Continuing with my current ‘House’ obsession, I decided to try my hand at making some House Brooches and that it might be fun to start with some tartan ones. I used to think brooches were just for jacket lapels and although I own quite a few brooches I have been given as gifts, would never have considered myself a brooch person. However as I was making these, I started to think about other places they could be pinned; not just jackets and bags but hats, curtain tie backs, lampshades, decorative cushions – and realised they could be pinned to any fabric background that that invites a temporary pop of colour. And why not a pop of tartan?
I was particularly excited about making house brooches because I could imagine a row, a whole street of little brooches, pinned on a jacket like a crop of medals; a row of cottages or a cityscape travelling across a weekend bag and the thought of it made me smile. Unlike a lot of brooches these are quite robust, in that they are soft and flexible, can be bent and just pop back up again. They are also washable. Of course the embroidery threads could catch on anything jagged, so I am working on decorating my houses in ways where this won’t be a problem. Fabric paints here I come….
I began with houses just an inch tall and then moved on to larger ones of two to two and a half inches. After adding a door and a window the large ones still seemed too ‘naked’ somehow, so I started adding a few flowers and stems. Then I wanted to try adding vines and painting flowers, so I made some wider. (Three inches wide but still two and half inches tall). I thought these might be a bit big but there seems to be a trend in big brooches at the moment, so perhaps they are OK.
They are surprisingly simple to make; only using small bits of tartan at front and back, a spot of interfacing between, a little flourish with the embroidery needle, a stitch all around the edge and few more stitches to secure a pin onto the back. Despite that, the smaller they are the more fiddly they are to hold and decorate. I also learned, after making the first few using co-ordinating colours, that the tiny ones really needed to make use of more brightly coloured threads if they are to stand out on a coat or a bag (for example, the one on the right in the photo below, rather than the one on the left.
You haven’t heard from me in a while because I have been busy sewing like crazy for the first sales of my crafts in a local shop throughout June. I have been worried about not having enough stock and enough variety of stock available, so have been burning the candle at both ends trying to get through what I had planned months ago and fallen short of achieving.
I have ideas to do so much more in tartan but I’m surprised by how difficult it is to find good quality attractive, varied tartans in 100% cotton in the UK. The best (i.e. authentic) tartans are wool but I found wool too hard to work with. It frays easily and doesn’t hold creases, both of which is a nightmare when making tiny things using the English Paper Piecing technique.

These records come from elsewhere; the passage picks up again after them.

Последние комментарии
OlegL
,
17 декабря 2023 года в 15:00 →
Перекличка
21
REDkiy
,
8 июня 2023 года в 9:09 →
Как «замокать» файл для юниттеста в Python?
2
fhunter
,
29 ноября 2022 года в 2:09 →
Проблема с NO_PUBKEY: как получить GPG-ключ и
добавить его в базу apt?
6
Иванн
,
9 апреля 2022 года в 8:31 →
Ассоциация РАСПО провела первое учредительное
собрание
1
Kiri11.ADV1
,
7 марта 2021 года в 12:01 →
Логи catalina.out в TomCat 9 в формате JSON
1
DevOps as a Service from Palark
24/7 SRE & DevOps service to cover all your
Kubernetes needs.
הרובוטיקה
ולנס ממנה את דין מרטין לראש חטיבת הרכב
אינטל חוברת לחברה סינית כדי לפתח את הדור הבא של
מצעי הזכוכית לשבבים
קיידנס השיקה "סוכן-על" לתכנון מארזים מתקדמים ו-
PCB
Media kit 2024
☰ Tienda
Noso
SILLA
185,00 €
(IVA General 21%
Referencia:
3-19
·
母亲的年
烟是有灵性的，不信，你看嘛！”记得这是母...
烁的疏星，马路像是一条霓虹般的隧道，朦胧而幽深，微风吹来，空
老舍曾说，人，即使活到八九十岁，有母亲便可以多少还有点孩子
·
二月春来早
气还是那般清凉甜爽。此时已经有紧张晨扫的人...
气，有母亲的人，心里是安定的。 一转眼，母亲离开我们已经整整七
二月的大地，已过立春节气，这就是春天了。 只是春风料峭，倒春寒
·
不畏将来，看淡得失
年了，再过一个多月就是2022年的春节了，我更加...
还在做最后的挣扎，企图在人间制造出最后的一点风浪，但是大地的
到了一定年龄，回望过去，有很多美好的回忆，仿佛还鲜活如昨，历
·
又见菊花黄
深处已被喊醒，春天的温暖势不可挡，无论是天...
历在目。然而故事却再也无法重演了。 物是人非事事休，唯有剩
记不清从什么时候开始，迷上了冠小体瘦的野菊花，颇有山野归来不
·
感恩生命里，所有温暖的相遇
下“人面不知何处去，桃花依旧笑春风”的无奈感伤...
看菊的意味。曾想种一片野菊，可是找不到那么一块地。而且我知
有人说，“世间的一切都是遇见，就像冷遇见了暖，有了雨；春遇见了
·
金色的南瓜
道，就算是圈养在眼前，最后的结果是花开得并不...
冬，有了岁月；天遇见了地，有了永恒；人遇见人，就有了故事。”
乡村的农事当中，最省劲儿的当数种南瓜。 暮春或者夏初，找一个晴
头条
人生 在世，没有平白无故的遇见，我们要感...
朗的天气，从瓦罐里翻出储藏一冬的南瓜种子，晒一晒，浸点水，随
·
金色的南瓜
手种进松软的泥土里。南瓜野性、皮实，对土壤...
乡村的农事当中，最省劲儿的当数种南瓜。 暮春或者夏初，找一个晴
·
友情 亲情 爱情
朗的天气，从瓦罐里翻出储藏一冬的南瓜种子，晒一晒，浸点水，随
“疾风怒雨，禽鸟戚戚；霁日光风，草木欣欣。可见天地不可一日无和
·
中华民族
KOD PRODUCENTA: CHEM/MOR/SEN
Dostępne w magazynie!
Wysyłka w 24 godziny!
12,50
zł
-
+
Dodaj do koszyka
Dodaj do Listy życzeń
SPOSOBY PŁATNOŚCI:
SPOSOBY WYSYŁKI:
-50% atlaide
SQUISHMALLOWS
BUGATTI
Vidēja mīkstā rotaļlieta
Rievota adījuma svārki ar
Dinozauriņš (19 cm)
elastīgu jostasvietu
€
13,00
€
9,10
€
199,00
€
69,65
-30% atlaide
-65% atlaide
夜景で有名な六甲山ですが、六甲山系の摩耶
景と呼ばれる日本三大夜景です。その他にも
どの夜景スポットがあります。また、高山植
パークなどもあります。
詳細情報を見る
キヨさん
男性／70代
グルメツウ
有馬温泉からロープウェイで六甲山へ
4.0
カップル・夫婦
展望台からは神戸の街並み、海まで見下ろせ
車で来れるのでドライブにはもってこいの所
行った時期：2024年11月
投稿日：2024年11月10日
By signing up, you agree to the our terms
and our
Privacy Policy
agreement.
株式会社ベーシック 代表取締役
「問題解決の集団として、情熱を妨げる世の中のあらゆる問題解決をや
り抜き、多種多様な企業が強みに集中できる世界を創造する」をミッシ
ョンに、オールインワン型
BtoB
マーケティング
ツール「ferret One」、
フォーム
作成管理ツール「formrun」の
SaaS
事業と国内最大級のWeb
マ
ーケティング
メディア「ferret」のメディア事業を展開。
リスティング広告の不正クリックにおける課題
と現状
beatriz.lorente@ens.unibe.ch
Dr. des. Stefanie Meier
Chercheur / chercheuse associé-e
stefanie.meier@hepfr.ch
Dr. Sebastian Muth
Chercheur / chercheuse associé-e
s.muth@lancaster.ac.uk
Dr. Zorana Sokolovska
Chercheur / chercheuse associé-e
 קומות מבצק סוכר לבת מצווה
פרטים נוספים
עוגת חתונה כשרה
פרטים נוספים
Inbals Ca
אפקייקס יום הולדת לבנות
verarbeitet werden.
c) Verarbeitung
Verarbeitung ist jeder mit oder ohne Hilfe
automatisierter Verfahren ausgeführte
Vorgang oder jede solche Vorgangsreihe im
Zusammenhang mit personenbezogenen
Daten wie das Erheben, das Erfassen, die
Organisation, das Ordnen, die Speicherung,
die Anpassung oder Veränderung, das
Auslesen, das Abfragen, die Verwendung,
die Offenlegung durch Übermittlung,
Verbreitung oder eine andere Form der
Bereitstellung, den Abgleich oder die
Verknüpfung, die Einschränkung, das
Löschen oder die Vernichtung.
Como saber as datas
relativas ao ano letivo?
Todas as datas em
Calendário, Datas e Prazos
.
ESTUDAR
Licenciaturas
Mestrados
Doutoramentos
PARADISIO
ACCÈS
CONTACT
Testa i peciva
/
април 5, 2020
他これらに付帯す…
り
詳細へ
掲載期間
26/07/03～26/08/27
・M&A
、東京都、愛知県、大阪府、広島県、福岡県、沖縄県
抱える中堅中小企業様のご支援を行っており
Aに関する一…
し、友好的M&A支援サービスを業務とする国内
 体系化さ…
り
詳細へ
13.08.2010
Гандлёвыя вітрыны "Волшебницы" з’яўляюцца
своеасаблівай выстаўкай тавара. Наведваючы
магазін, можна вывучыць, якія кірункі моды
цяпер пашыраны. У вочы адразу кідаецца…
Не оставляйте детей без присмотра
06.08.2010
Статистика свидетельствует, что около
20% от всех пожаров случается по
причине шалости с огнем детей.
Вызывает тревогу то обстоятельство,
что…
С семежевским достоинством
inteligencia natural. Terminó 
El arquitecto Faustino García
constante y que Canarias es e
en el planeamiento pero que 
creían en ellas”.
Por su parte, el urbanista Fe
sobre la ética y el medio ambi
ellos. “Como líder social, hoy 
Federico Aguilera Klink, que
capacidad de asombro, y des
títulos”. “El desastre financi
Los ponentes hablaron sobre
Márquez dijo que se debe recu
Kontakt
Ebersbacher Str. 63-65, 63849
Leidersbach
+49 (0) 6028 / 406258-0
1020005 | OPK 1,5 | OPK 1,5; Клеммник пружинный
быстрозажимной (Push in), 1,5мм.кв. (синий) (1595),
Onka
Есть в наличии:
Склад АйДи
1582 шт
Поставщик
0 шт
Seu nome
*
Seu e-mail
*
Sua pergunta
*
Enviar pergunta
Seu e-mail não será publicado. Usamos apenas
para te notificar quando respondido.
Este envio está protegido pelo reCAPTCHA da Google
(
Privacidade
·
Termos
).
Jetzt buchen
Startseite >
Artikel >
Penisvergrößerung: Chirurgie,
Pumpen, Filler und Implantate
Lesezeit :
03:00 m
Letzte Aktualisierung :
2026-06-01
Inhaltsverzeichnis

I have come across some tartans in polyester/cotton and perhaps I should try some of those. There are also some lovely ones available in brushed cotton which might be good for wintery, Christmassy designs. I do love working with cotton though, so I am sticking to a mixture of cotton tartans, when I can find them, and cotton plaids (checks and mock-tartans) which are more fashionable and therefore more readily available.
Tomorrow I am off to join in the last day of this year’s Spring Fling. Spring Fling is a contemporary visual art and craft event that ranges across Dumfries and Galloway here in South West Scotland throughout the bank holiday weekend each May. Close to a hundred artists and makers across the region open their studios to the public while a variety of art projects take place in various venues outside these as well. I look forward to it each year and try to cover a different set of studios and events. Last time I went west. This year I’m going east. Yesterday I went to a new local craft fair which is to be repeated at Christmas. Thinking it would be good to give this try as it was so close to home, I have booked myself in for a table at Christmas. Excited by this but also getting the “oh no, more manic sewing!” tremors too.
By the time my next post appears, all my little creations will be for sale in a shop and I do hope people will pop in and, whether they choose to buy or not, that they give me some useful feedback. When you first start out, you don’t know what people will like or would prefer to have. I guess you need quite a bit of time and experience before you figure that out. Anyway I hope to be able to tell you a bit about the experience and how it goes.